→ DESCRIPTION OF THE TASK
Repeat the data in full. Drop every picture.

→ RECORD EXTRACTS
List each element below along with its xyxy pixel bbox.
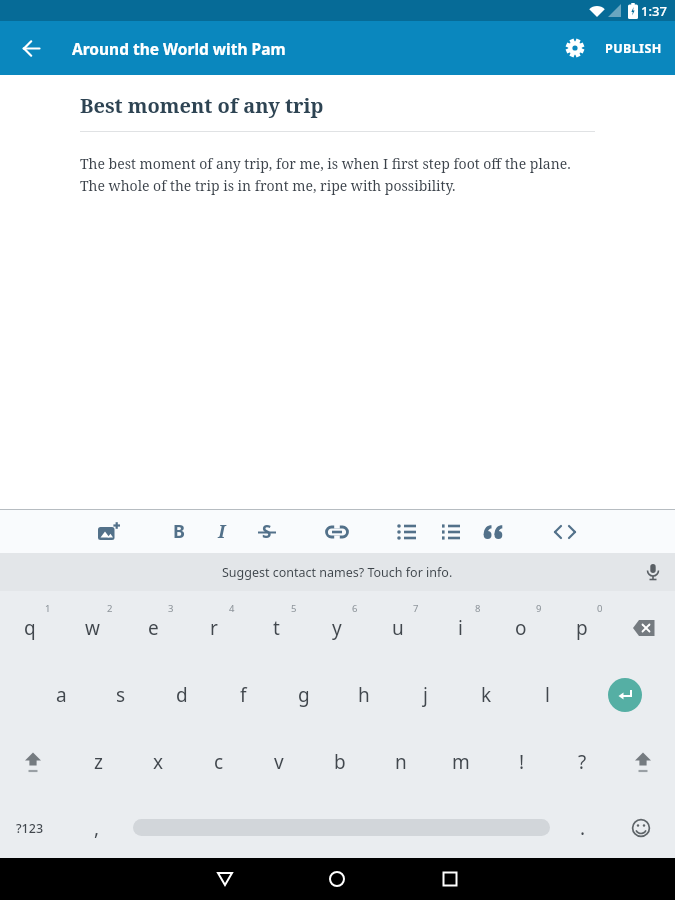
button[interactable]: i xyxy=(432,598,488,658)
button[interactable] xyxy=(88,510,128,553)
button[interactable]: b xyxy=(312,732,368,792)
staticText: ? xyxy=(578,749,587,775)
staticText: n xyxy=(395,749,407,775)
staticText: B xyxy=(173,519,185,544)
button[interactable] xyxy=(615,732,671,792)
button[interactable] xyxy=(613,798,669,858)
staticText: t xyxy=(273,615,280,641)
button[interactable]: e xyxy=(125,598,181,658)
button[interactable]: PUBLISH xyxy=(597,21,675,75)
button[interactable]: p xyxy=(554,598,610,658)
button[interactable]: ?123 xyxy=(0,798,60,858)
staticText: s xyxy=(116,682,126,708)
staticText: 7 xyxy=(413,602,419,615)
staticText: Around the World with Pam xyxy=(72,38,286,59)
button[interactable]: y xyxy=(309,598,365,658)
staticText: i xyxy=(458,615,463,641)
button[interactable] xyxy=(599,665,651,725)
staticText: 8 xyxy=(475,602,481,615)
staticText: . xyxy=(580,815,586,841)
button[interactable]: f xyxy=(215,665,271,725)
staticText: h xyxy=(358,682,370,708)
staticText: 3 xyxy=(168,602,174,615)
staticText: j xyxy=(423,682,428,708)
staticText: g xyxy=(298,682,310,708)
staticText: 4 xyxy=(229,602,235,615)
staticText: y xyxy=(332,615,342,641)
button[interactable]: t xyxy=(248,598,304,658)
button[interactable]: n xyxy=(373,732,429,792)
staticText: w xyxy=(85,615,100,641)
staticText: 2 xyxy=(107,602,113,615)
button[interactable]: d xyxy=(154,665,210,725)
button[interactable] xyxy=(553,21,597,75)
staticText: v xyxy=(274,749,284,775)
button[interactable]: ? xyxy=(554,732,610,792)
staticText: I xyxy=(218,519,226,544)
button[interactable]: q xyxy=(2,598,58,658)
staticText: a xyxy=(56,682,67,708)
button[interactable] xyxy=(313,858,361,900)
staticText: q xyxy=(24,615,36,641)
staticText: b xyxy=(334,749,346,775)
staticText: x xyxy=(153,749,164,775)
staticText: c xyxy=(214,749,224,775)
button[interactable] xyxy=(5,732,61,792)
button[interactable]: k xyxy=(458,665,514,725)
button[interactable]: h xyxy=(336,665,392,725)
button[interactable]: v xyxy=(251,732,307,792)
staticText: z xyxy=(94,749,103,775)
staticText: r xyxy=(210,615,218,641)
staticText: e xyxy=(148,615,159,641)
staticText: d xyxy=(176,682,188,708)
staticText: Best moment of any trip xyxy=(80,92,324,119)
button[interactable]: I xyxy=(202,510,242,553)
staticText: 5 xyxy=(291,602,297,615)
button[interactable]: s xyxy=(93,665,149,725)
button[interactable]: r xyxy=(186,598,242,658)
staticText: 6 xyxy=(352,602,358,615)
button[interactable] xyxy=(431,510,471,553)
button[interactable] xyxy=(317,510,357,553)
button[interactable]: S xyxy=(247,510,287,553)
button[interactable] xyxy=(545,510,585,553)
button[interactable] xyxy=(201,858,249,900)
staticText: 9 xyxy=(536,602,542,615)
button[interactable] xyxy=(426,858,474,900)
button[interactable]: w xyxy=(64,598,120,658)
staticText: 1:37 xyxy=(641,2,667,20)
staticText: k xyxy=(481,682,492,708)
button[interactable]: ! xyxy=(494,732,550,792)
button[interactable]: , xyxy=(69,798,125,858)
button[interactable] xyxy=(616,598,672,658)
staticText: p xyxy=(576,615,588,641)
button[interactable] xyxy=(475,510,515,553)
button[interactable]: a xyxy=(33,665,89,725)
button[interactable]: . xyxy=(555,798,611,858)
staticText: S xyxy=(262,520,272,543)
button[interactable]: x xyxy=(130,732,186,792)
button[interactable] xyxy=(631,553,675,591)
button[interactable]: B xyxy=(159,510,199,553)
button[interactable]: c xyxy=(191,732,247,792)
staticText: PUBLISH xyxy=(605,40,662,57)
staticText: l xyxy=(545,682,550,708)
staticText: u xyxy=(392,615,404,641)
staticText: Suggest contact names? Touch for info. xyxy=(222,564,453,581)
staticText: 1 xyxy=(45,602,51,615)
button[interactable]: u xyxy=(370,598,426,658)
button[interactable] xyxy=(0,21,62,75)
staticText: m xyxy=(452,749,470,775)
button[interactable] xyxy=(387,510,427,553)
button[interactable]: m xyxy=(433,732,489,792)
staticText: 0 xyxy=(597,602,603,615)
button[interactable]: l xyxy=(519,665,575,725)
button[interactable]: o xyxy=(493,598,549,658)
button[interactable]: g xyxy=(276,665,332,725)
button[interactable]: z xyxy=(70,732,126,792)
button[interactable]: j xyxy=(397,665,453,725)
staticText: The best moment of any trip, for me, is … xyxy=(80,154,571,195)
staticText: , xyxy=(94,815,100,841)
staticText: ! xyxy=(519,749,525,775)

→ WRITTEN REPLY
List each element below along with its xyxy pixel bbox.
button[interactable]: i xyxy=(432,598,488,658)
button[interactable] xyxy=(88,510,128,553)
button[interactable]: b xyxy=(312,732,368,792)
staticText: ? xyxy=(578,749,587,775)
staticText: n xyxy=(395,749,407,775)
staticText: B xyxy=(173,519,185,544)
button[interactable] xyxy=(615,732,671,792)
button[interactable] xyxy=(613,798,669,858)
staticText: t xyxy=(273,615,280,641)
button[interactable]: e xyxy=(125,598,181,658)
button[interactable]: PUBLISH xyxy=(597,21,675,75)
button[interactable]: p xyxy=(554,598,610,658)
button[interactable]: ?123 xyxy=(0,798,60,858)
staticText: s xyxy=(116,682,126,708)
staticText: 7 xyxy=(413,602,419,615)
staticText: Around the World with Pam xyxy=(72,38,286,59)
button[interactable]: y xyxy=(309,598,365,658)
staticText: i xyxy=(458,615,463,641)
button[interactable] xyxy=(599,665,651,725)
staticText: 8 xyxy=(475,602,481,615)
staticText: . xyxy=(580,815,586,841)
button[interactable]: f xyxy=(215,665,271,725)
staticText: h xyxy=(358,682,370,708)
staticText: 3 xyxy=(168,602,174,615)
staticText: j xyxy=(423,682,428,708)
staticText: g xyxy=(298,682,310,708)
staticText: 4 xyxy=(229,602,235,615)
staticText: y xyxy=(332,615,342,641)
button[interactable]: t xyxy=(248,598,304,658)
button[interactable]: n xyxy=(373,732,429,792)
staticText: w xyxy=(85,615,100,641)
staticText: 2 xyxy=(107,602,113,615)
button[interactable]: d xyxy=(154,665,210,725)
button[interactable] xyxy=(553,21,597,75)
staticText: v xyxy=(274,749,284,775)
button[interactable]: ? xyxy=(554,732,610,792)
staticText: I xyxy=(218,519,226,544)
button[interactable]: q xyxy=(2,598,58,658)
staticText: a xyxy=(56,682,67,708)
button[interactable] xyxy=(313,858,361,900)
staticText: q xyxy=(24,615,36,641)
staticText: b xyxy=(334,749,346,775)
staticText: x xyxy=(153,749,164,775)
staticText: c xyxy=(214,749,224,775)
button[interactable] xyxy=(5,732,61,792)
button[interactable]: k xyxy=(458,665,514,725)
button[interactable]: h xyxy=(336,665,392,725)
button[interactable]: v xyxy=(251,732,307,792)
staticText: z xyxy=(94,749,103,775)
staticText: r xyxy=(210,615,218,641)
staticText: e xyxy=(148,615,159,641)
staticText: d xyxy=(176,682,188,708)
staticText: Best moment of any trip xyxy=(80,92,324,119)
button[interactable]: I xyxy=(202,510,242,553)
staticText: 5 xyxy=(291,602,297,615)
button[interactable]: s xyxy=(93,665,149,725)
button[interactable]: r xyxy=(186,598,242,658)
staticText: 6 xyxy=(352,602,358,615)
button[interactable] xyxy=(431,510,471,553)
button[interactable] xyxy=(317,510,357,553)
button[interactable]: S xyxy=(247,510,287,553)
button[interactable] xyxy=(545,510,585,553)
button[interactable] xyxy=(201,858,249,900)
staticText: 9 xyxy=(536,602,542,615)
button[interactable] xyxy=(426,858,474,900)
button[interactable]: w xyxy=(64,598,120,658)
staticText: 1:37 xyxy=(641,2,667,20)
staticText: k xyxy=(481,682,492,708)
button[interactable]: ! xyxy=(494,732,550,792)
button[interactable]: , xyxy=(69,798,125,858)
button[interactable] xyxy=(616,598,672,658)
staticText: p xyxy=(576,615,588,641)
button[interactable] xyxy=(475,510,515,553)
button[interactable]: a xyxy=(33,665,89,725)
button[interactable]: . xyxy=(555,798,611,858)
staticText: S xyxy=(262,520,272,543)
button[interactable]: x xyxy=(130,732,186,792)
button[interactable] xyxy=(631,553,675,591)
button[interactable]: B xyxy=(159,510,199,553)
button[interactable]: c xyxy=(191,732,247,792)
staticText: PUBLISH xyxy=(605,40,662,57)
staticText: l xyxy=(545,682,550,708)
staticText: u xyxy=(392,615,404,641)
staticText: Suggest contact names? Touch for info. xyxy=(222,564,453,581)
staticText: 1 xyxy=(45,602,51,615)
button[interactable]: u xyxy=(370,598,426,658)
button[interactable] xyxy=(0,21,62,75)
staticText: m xyxy=(452,749,470,775)
button[interactable] xyxy=(387,510,427,553)
button[interactable]: m xyxy=(433,732,489,792)
staticText: 0 xyxy=(597,602,603,615)
button[interactable]: l xyxy=(519,665,575,725)
button[interactable]: o xyxy=(493,598,549,658)
button[interactable]: g xyxy=(276,665,332,725)
button[interactable]: z xyxy=(70,732,126,792)
button[interactable]: j xyxy=(397,665,453,725)
staticText: The best moment of any trip, for me, is … xyxy=(80,154,571,195)
staticText: , xyxy=(94,815,100,841)
staticText: ! xyxy=(519,749,525,775)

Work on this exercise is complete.